WE stand firmly on the same page with the Federal Government that schools should not be reopened for now. Reopening schools at this juncture of the coronavirus pandemic is a romance with disaster.
After a recent meeting of the Federal Executive Council, the Minister of Education, Mallam Adamu Adamu, announced that it was suspending plans to reopen schools under its constitutional jurisdiction.
The Federal Government also asked states to join in the effort. The 19 Northern states have since signed up to it.
However, several states, notably Cross River, Ebonyi and states in the South West are pressing ahead with plans to reopen. In fact, the South West, working together under the Development Agenda for Western Nigerian, DAWN, has slated August 3, 2020 for reopening to enable transitional students sit for their West African Senior School Certificate Examinations, WASSCE.
Education is on the Concurrent List in our Constitution, which is why states and geopolitical zonal groups of states are at liberty to decide for themselves. In this advantage, we seeoutlines of a disaster.
If the country had been restructured as we have consistently advocated, it would be okay for the various states or regional groups to act according to their various educational paradigms and visions.
But the system we operate is a uniform one, not just within Nigeria, but also at the West African regional level. It would have helped if a decision on resumption and conduct of transitional exams had been agreed at that level.

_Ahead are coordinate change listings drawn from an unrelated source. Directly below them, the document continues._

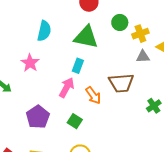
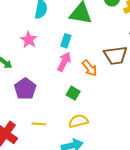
cyan rectangle: (78, 66) -> (66, 41), moved
purple pentagon: (38, 117) -> (25, 89), moved

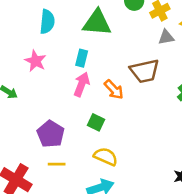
purple pentagon: (25, 89) -> (51, 134), moved
yellow semicircle: (78, 121) -> (106, 156), turned 42

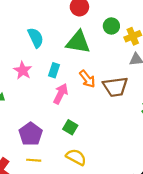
cyan semicircle: (47, 22) -> (36, 38), turned -36
cyan rectangle: (82, 58) -> (54, 70), moved
orange arrow: (114, 90) -> (87, 79), moved

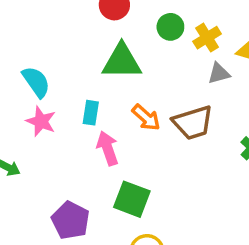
cyan semicircle: (36, 38) -> (36, 82), moved
pink arrow: (61, 94) -> (108, 148), turned -36
green square: (70, 127) -> (132, 199), size x1.5

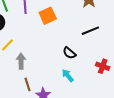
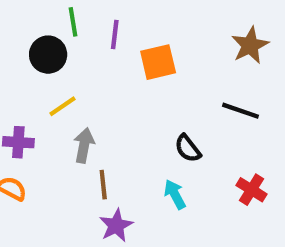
black line: (90, 31) -> (240, 111), turned 30
brown line: (27, 84) -> (103, 185), moved

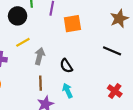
gray arrow: (84, 145) -> (40, 56), moved
black semicircle: (188, 148) -> (66, 66), moved
cyan arrow: (175, 194) -> (68, 91), moved

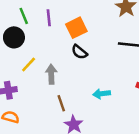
black semicircle: (66, 66) -> (79, 52), moved
cyan arrow: (68, 91) -> (102, 94), moved, turned -56

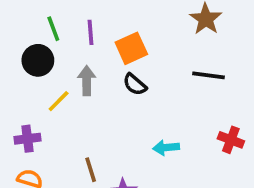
gray arrow: (51, 74) -> (87, 81), moved
brown line: (61, 103) -> (91, 170), moved

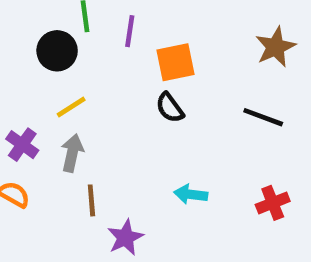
gray arrow: (87, 81) -> (72, 153), moved
purple cross: (28, 139) -> (22, 145), turned 30
red cross: (231, 140) -> (273, 203), turned 35

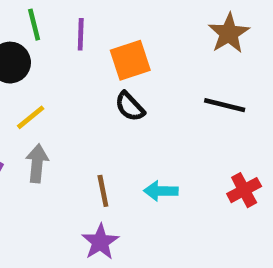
brown line: (91, 200) -> (103, 191), moved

The Nigerian academic calendar will be jarred if the WASSCE exams hold in some parts of the country and not in others. A system that moves all classes forward seamlessly will become disjointed when transitional students graduate to meet those stagnated in freshman university levels.
It will also develop a gap in the final year levels next session, unless a decision is taken to conduct mass promotions. Beyond pure academic considerations, reopening schools will add more fuel to the fire of the pandemic. So far, the lockdown protocols have largely shielded our children from getting infected. When they are let loose, they will become unwilling vectors, bringing the bug home and endanger elderly family members.
In every part of the world where religious activities and schools have been reopened, there has always been a rapid spike of infections.
In Ghana, President Akufo-Addo had ordered schools reopened on June 22, 2020. Within two weeks, 55 students of Accra Girls Senior High School alone tested positive to COVID-19.
We believe that COVID-19 has already damaged the year 2020 beyond repair. We should fight to survive the pandemic. Education has no expiry date. Let us adopt the Jack Ma principle and consider COVID-19 survival as more than enough victory.